La vena malinconica e il dramma amoroso sembrano riaffiorare nell’ultima parte della sua carriera, quella che la vede accanto al terzo uomo più importante della sua vita, il fotografo e regista Roberto Russo. Da questo importante sodalizio sono da recuperare Flirt (1983) una storia d’amore tra allucinazioni e depressione che frutterà all’attrice l’Orso d’argento per il miglior contributo singolo al Festival di Berlino e il suo unico film da regista, Scandalo segreto (1990), che rivela moltissimo della sua visione della vita, dei rapporti umani e del suo senso dello stare al mondo. Dopo alcune apparizioni negli anni ’90 e 2000, la grave malattia neurologica che la colpisce la terrà lontana dalla ribalta pubblica e di lei arrivano solo notizie frammentate e sporadiche. La sua assenza diventa presenza insostituibile nell’immaginario collettivo cinefilo. Con la scomparsa di Monica Vitti se ne va l’ultimo pezzo di una stagione indimenticabile del nostro Cinema ed anche una interprete camaleontica capace di mutare pelle ad ogni occasione facendo propria la visione di ogni singolo regista. Ma non c’è mai stata nessuna contraddizione in questo, come tutti gli artisti geniali, Monica Vitti conteneva moltitudini.

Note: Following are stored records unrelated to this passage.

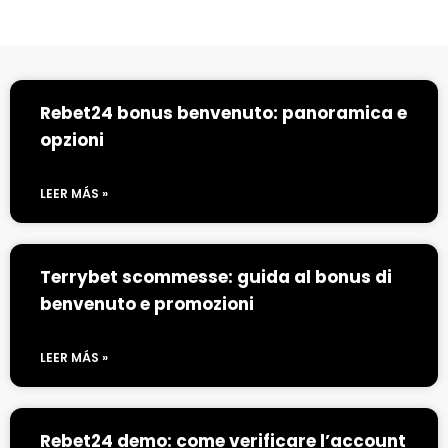
Rebet24 bonus benvenuto: panoramica e
opzioni
LEER MÁS »
Terrybet scommesse: guida al bonus di
benvenuto e promozioni
LEER MÁS »
Rebet24 demo: come verificare l’account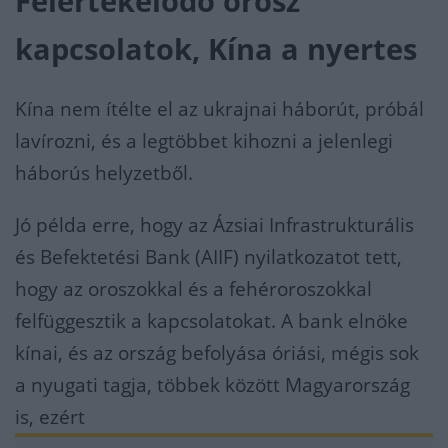
Felértékelődő orosz
kapcsolatok, Kína a nyertes
Kína nem ítélte el az ukrajnai háborút, próbál
lavírozni, és a legtöbbet kihozni a jelenlegi
háborús helyzetből.
Jó példa erre, hogy az Ázsiai Infrastrukturális
és Befektetési Bank (AIIF) nyilatkozatot tett,
hogy az oroszokkal és a fehéroroszokkal
felfüggesztik a kapcsolatokat. A bank elnöke
kínai, és az ország befolyása óriási, mégis sok
a nyugati tagja, többek között Magyarország
is, ezért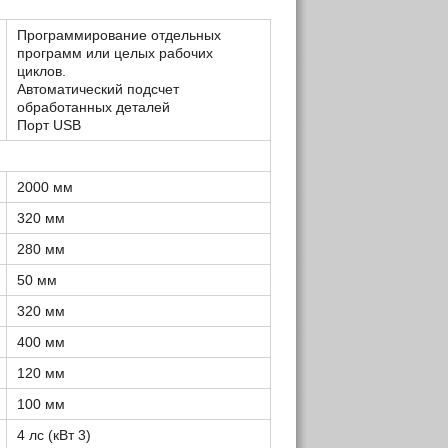
Программирование отдельных
программ или целых рабочих
циклов.
Автоматический подсчет
обработанных деталей
Порт USB
2000 мм
320 мм
280 мм
50 мм
320 мм
400 мм
120 мм
100 мм
4 лс (кВт 3)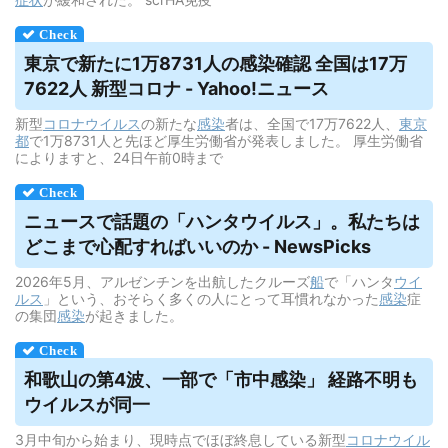
東京で新たに1万8731人の感染確認 全国は17万
7622人 新型コロナ - Yahoo!ニュース
新型
コロナウイルス
の新たな
感染
者は、全国で17万7622人、
東京
都
で1万8731人と先ほど厚生労働省が発表しました。 厚生労働省
によりますと、24日午前0時まで
ニュースで話題の「ハンタ
ウイルス
」。私たちは
どこまで心配すればいいのか - NewsPicks
2026年5月、アルゼンチンを出航したクルーズ
船
で「ハンタ
ウイ
ルス
」という、おそらく多くの人にとって耳慣れなかった
感染
症
の集団
感染
が起きました。
和歌山の第4波、一部で「市中感染」 経路不明も
ウイルス
が同一
3月中旬から始まり、現時点でほぼ終息している新型
コロナウイル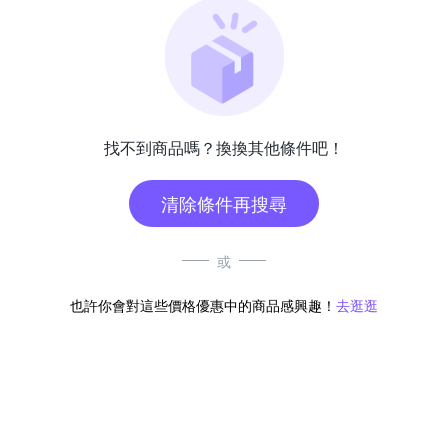
找不到商品嗎？換換其他條件吧！
清除條件再搜尋
或
也許你會對這些價格優惠中的商品感興趣！
去逛逛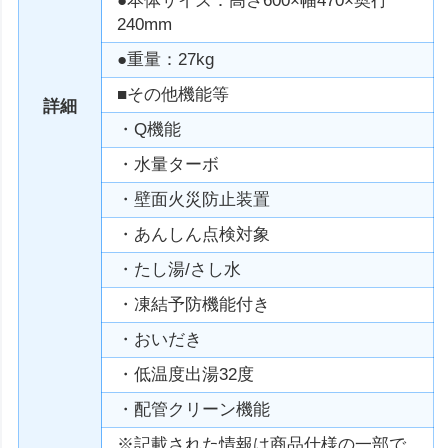
●本体サイズ：高さ600×幅470×奥行
240mm
●重量：27kg
■その他機能等
詳細
・Q機能
・水量ターボ
・壁面火災防止装置
・あんしん点検対象
・たし湯/さし水
・凍結予防機能付き
・おいだき
・低温度出湯32度
・配管クリーン機能
※記載された情報は商品仕様の一部で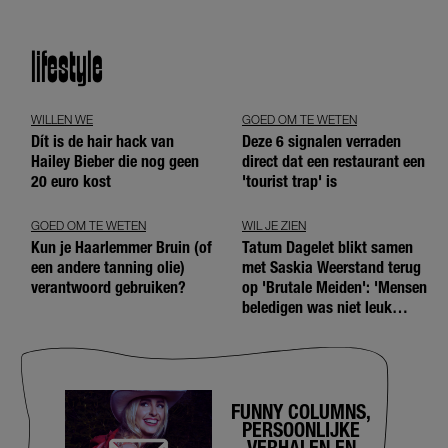
lifestyle
WILLEN WE
GOED OM TE WETEN
Dít is de hair hack van
Deze 6 signalen verraden
Hailey Bieber die nog geen
direct dat een restaurant een
20 euro kost
'tourist trap' is
GOED OM TE WETEN
WIL JE ZIEN
Kun je Haarlemmer Bruin (of
Tatum Dagelet blikt samen
een andere tanning olie)
met Saskia Weerstand terug
verantwoord gebruiken?
op 'Brutale Meiden': 'Mensen
beledigen was niet leuk
meer'
FUNNY COLUMNS,
PERSOONLIJKE
VERHALEN EN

E con la sua leggerezza ci ha tolto molti macigni dal cuore.

Sono abituata a vivere con poco, non guido la macchina, non amo i gioielli, porto un paio di scarpe finché non cade a pezzi, mi vesto così come viene. Sono contenta così. Dicono che il mondo è di chi si alza presto. Non è vero. Il mondo è di chi è felice di alzarsi.